Par ailleurs, la Cdhc appelle les ministères de la Communication, des Postes et Télécommunications et de l’Administration territoriale à renforcer la surveillance des discours haineux en ligne, en collaboration avec la société civile et les plateformes numériques. Elle invite aussi les citoyens, en particulier les jeunes, à rejeter et à ne pas relayer de tels messages, tout en privilégiant des narratifs de paix, de tolérance et de respect mutuel.

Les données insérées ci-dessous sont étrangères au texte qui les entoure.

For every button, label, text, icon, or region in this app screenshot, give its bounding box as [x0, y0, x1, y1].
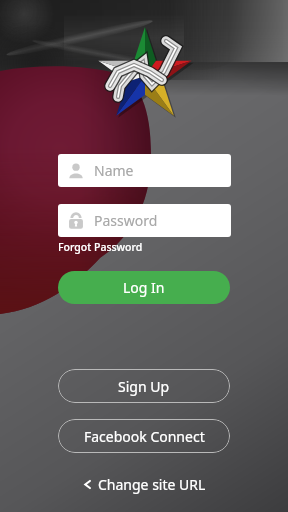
- button[interactable]: Facebook Connect: [58, 419, 230, 453]
- staticText: Sign Up: [118, 377, 170, 396]
- staticText: Password: [94, 211, 158, 230]
- staticText: Change site URL: [98, 475, 206, 494]
- button[interactable]: Forgot Password: [58, 240, 143, 254]
- button[interactable]: Sign Up: [58, 369, 230, 403]
- staticText: Facebook Connect: [84, 427, 205, 446]
- staticText: Log In: [123, 278, 165, 297]
- staticText: Forgot Password: [58, 240, 143, 254]
- staticText: Name: [94, 161, 134, 180]
- button[interactable]: Name: [58, 154, 231, 187]
- button[interactable]: Password: [58, 204, 231, 237]
- button[interactable]: Change site URL: [0, 471, 288, 497]
- button[interactable]: Log In: [58, 271, 230, 304]
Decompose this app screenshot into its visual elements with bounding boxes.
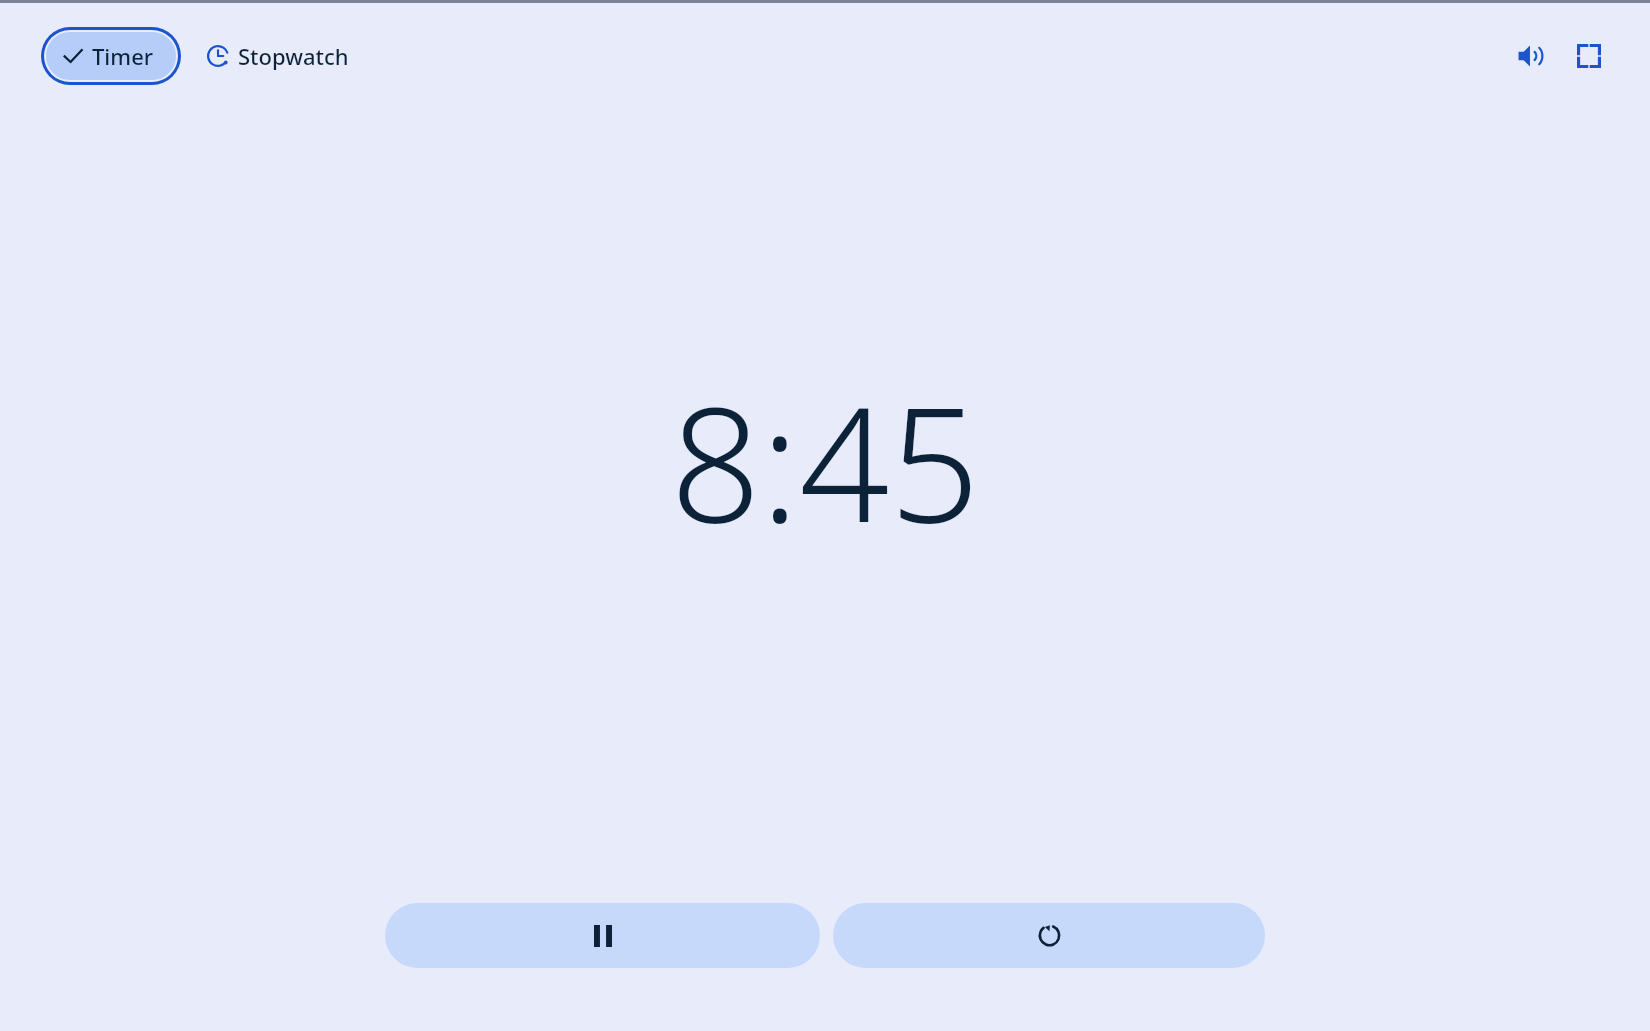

Enfin, la Commission réaffirme son engagement à promouvoir l’éducation aux droits de l’homme et aux médias comme outils essentiels de prévention et insiste sur la responsabilité collective dans la lutte contre la haine.
La montée des discours de haine en ligne n’est pas nouvelle au Cameroun, mais leur intensification en période électorale inquiète les autorités et la société civile. Depuis 2023, la Cdhc multiplie les communiqués, campagnes et plaidoyers pour sensibiliser sur les dangers de la stigmatisation ethnique et politique. Déjà, plusieurs cas de violences physiques ont été documentés comme conséquences directes de contenus viraux.
La loi camerounaise punit désormais sévèrement les incitations à la haine tribale, et les autorités rappellent que les réseaux sociaux sont désormais considérés comme de véritables terrains d’application de ces dispositions. Dans un contexte de tensions électorales, la vigilance des institutions, des médias, des leaders d’opinion et des citoyens apparaît plus que jamais cruciale pour préserver la cohésion sociale et éviter que les mots ne se transforment en violences irréparables.